Lake monsters are difficult to find, as over 70% percent of the Earth’s surface is covered with water, the majority of which is undiscovered. Without the ability to scan and map every body of water, a bit of luck is involved when finding proof of existing cryptids under the water’s surface.
Nahuelito, much like the Loch Ness Monster, is described as a plesiosaur-like creature. Some estimate the creature to be 15 to 20 feet long, and one eyewitness, George Garrett, insists that the creature came roughly 6 feet out of the water during his encounter.
The Nahuel Huapi Lake can hold a creature this large. The surface area is 205 square miles with a maximum width of over 6 miles. The known maximum depth is 1,522 feet, although some suggest that the lake could go deeper in uncharted sections. The lake’s average depth is over 500 feet.
With reported sightings since the early 1990s, Nahuelito is not a new phenomenon. The Buenos Aires Zoo has been trying to find evidence of this creature for quite some time, and the legend of Nahuelito runs deep in Argentinian culture.
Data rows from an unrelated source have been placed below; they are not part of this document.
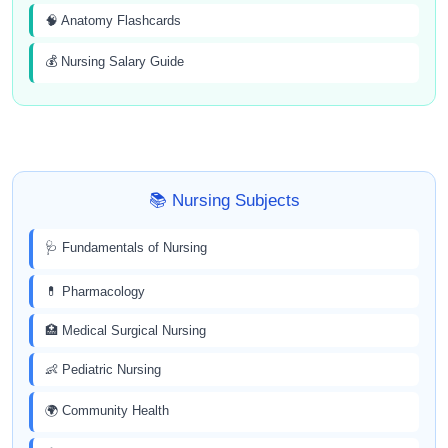
🧠 Anatomy Flashcards
💰 Nursing Salary Guide
📚 Nursing Subjects
🩺 Fundamentals of Nursing
💊 Pharmacology
🏥 Medical Surgical Nursing
👶 Pediatric Nursing
🌍 Community Health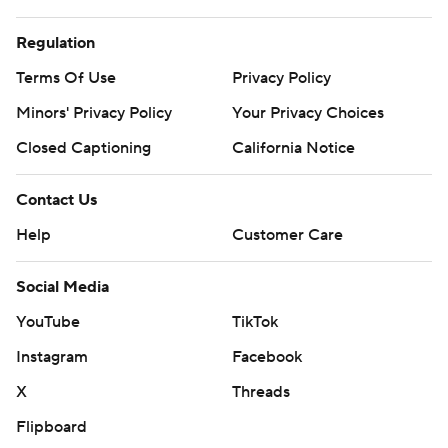
Regulation
Terms Of Use
Privacy Policy
Minors' Privacy Policy
Your Privacy Choices
Closed Captioning
California Notice
Contact Us
Help
Customer Care
Social Media
YouTube
TikTok
Instagram
Facebook
X
Threads
Flipboard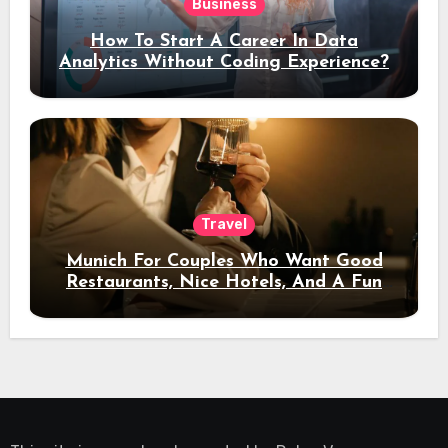
Business
How To Start A Career In Data
Analytics Without Coding Experience?
Travel
Munich For Couples Who Want Good
Restaurants, Nice Hotels, And A Fun
Night Out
In 2006, an anonymous source gave two photos of the cryptid to a local newspaper known as El Cordillerano. A note read, “It is not a twisted tree trunk. It is not a wave. Nahuelito has shown its face. Lake Nahuel Huapi, Saturday, April 15, 9 o’clock. I’m not giving out my personal information in order to avoid future headaches.”
Now, two fishermen could possess the clearest evidence of a monster in Nahuel Huapi Lake. They recorded a mysterious creature in 2016.
“You can see something black, I don’t know what it is,” said the cameraman during the video. “It looks like something big as if it had scales. I also saw three flippers out of the water. I thought they were waves, but you can still see it. Something is going on there. It is scary.”
It seems likely that a large creature is currently roaming the waters of Nahuel Huapi Lake.